Segundo Lengler e Cavedon, para estes jovens, o shopping não servia apenas para diversão, seu significado seria mais complexo. Este perfil de uma fatia deixaria claro o padrão de uso das facilidade presentes no shopping, aonde as lojas seriam coadjuvantes no mundo ideal que seria construído pelos adolescentes. Tudo que se veria no shopping center seria algo que não pode ser encontrado fora dele. O shopping assumiria uma matriz social e humana, aonde representaria um realidade socialmente compartilhada, como sendo um instrumento urbano único, salvador e real. O shopping seria um espaço aonde o tempo e o espaço seriam estáticos, servindo como âncora para um breve esquecimento de suas realidades.

Está avaliação de Lengler e Cavedon parece ser bastante pertinente, mas acredito que se faz necessário alguns comentários. Segundo Augé (1994), um lugar pode se definir como identitário, relacional e histórico, completando-se pela fala, troca de senhas, convivência e cumplicidade. Sem dúvida, para os jovens que foram estudados nesta pesquisa, a praça de alimentação é um lugar. Não sei se poderíamos dizer que o shopping pode ser considerado como um lugar de sociabilização como um todo, já que ele não é composto apenas pela praça de alimentação. Assim, seguindo o raciocínio de Augé, as galerias e lojas do shopping são apenas espaços de transição, não são transformados por estes jovens em locais socialização, no máximo, talvez, seriam palco para relacionamentos sem rosto (Giddens, 1991). Para estes jovens, os demais espaços do shopping são "não-lugares", dentro do contexto de Augé.

Outro ponto que é preciso observar, é que no texto apresentado por Lengler e Cavedon, nos leva a crer que a pesquisa etnográfica foi realizada em apenas dois dias. Dois dias jamais serão suficientes para se entender como se dá a apropriação de um espaço por um grupo social, já que não há tempo hábil para se observar todas as variedades de eventos que podem ocorrer neste lugar. Até mesmo as reações esboçadas pelos adolescentes quando foram abordados pelos pesquisadores podem refletir, na realidade o comportamento que estes tem com outros atores que freqüentam o mesmo espaço ou advém de experiências pessoais e coletivas fora do shopping.
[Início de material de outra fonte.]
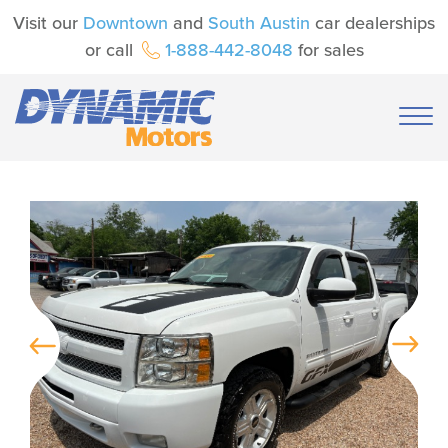
Visit our
Downtown
and
South Austin
car dealerships
or call
1-888-442-8048
for sales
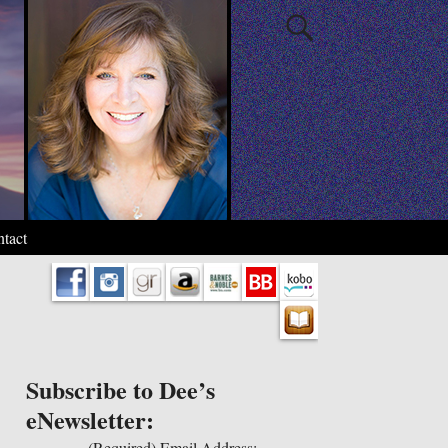
tact
Subscribe to Dee’s
eNewsletter:
(Required)
Email Address:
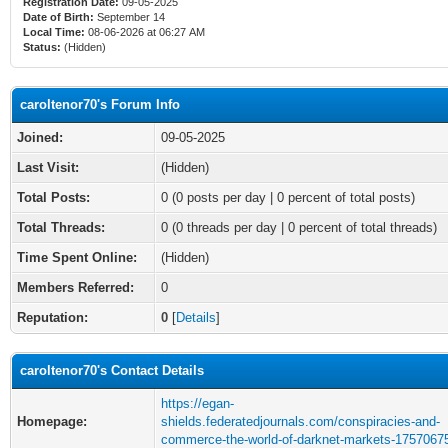
Registration Date:
09-05-2025
Date of Birth:
September 14
Local Time:
08-06-2026 at 06:27 AM
Status:
(Hidden)
caroltenor70's Forum Info
Joined:
09-05-2025
Last Visit:
(Hidden)
Total Posts:
0 (0 posts per day | 0 percent of total posts)
Total Threads:
0 (0 threads per day | 0 percent of total threads)
Time Spent Online:
(Hidden)
Members Referred:
0
Reputation:
0
[
Details
]
caroltenor70's Contact Details
https://egan-
Homepage:
shields.federatedjournals.com/conspiracies-and-
commerce-the-world-of-darknet-markets-1757067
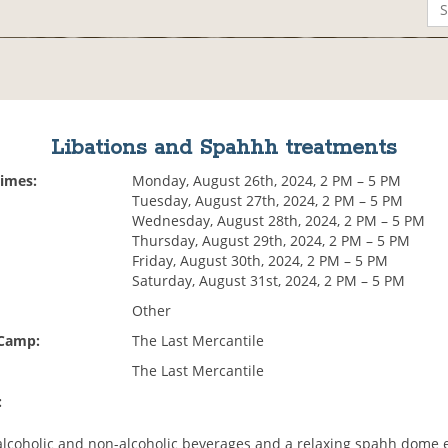
Libations and Spahhh treatments
Times:
Monday, August 26th, 2024, 2 PM – 5 PM
Tuesday, August 27th, 2024, 2 PM – 5 PM
Wednesday, August 28th, 2024, 2 PM – 5 PM
Thursday, August 29th, 2024, 2 PM – 5 PM
Friday, August 30th, 2024, 2 PM – 5 PM
Saturday, August 31st, 2024, 2 PM – 5 PM
Other
 Camp:
The Last Mercantile
The Last Mercantile
:
alcoholic and non-alcoholic beverages and a relaxing spahh dome 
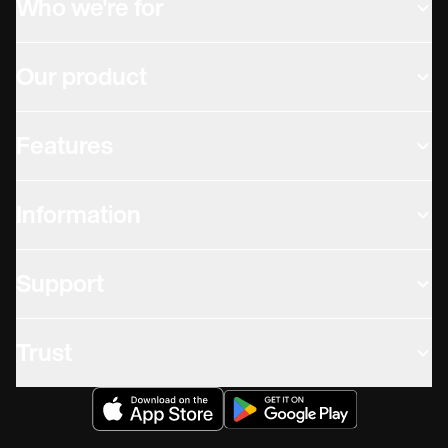
Who we're for
Our product
Features
Information
Support
Trust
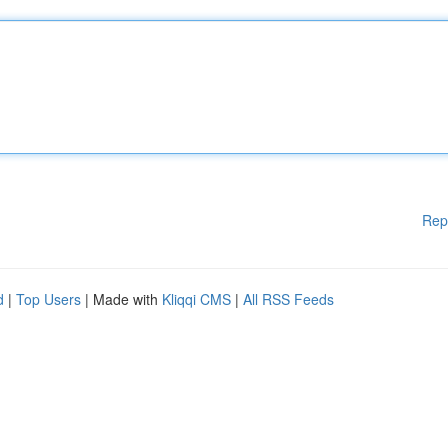
Rep
d
|
Top Users
| Made with
Kliqqi CMS
|
All RSS Feeds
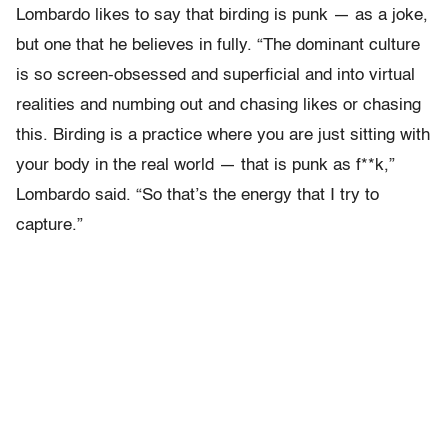
Lombardo likes to say that birding is punk — as a joke,
but one that he believes in fully. “The dominant culture
is so screen-obsessed and superficial and into virtual
realities and numbing out and chasing likes or chasing
this. Birding is a practice where you are just sitting with
your body in the real world — that is punk as f**k,”
Lombardo said. “So that’s the energy that I try to
capture.”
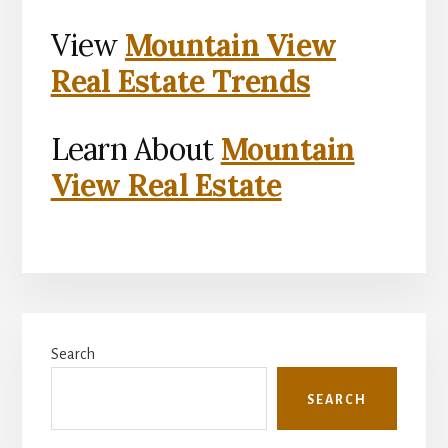
View
Mountain View
Real Estate Trends
Learn About
Mountain
View Real Estate
Primary
Search
Sidebar
SEARCH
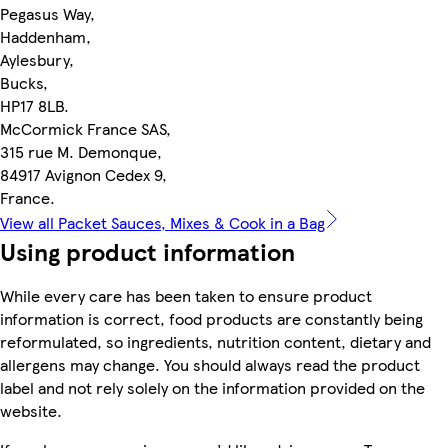
Pegasus Way,
Haddenham,
Aylesbury,
Bucks,
HP17 8LB.
McCormick France SAS,
315 rue M. Demonque,
84917 Avignon Cedex 9,
France.
View all Packet Sauces, Mixes & Cook in a Bag
Using product information
While every care has been taken to ensure product
information is correct, food products are constantly being
reformulated, so ingredients, nutrition content, dietary and
allergens may change. You should always read the product
label and not rely solely on the information provided on the
website.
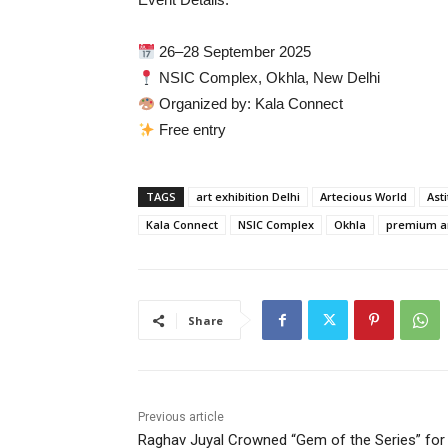
26–28 September 2025
NSIC Complex, Okhla, New Delhi
Organized by: Kala Connect
Free entry
TAGS
art exhibition Delhi
Artecious World
Ast
Kala Connect
NSIC Complex
Okhla
premium a
Share
Previous article
Raghav Juyal Crowned “Gem of the Series” for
Quanto a observação e a prática da etnografia em si, talvez teria sido interessante se os outros grupos que utilizavam o mesmo espaço (seguranças, funcionários, vendedores, e outros consumidores) tivessem sido entrevistados. Sua avaliação sobre o grupo de adolescentes, poderia trazer diferentes considerações sobre o objeto e como este se apropria do espaço. Apesar de aparecer no discurso do jovem como sendo um lugar que tem tudo que eles querem e têm liberdade, esta liberdade é vigiada por outros grupos que estão no mesmo meio.O shopping  teria tudo que eles querem como consumidores ou como uma platéia em busca de símbolos e representações nas vitrines das lojas, que não necessariamente serão utilizados fisicamente por estes. Uma pesquisa etnográfica não pode ser fragmentada. É necessário um longo e planejado período de tempo e tão um período para reflexão sobre os dados obtidos.


Bibliografia utilizada neste texto:

AUGÉ, Marc. Não-lugares: Introdução a uma antropologia da supermodernidade. Editora Papirus, Campinas, SP, 1994.

DAMATTA, Roberto. Relativizando: uma introdução à antropologia social. 4ª ed., Rocco, Rio de Janeiro, 1993.

GIDDENS, Anthony. As conseqüências da modernidade. Ed. da Universidade Estadual Paulista, São Paulo, 1991.

LENGLER, Jorge Francisco & CAVEDON, Neusa Rolita. De "templo do consumo" a representação mitológica: um olhar etnográfico desconstrutivo sobre os ritos no shopping center. XXV ENANPAD, ANPAD, Campinas, SP, 2001.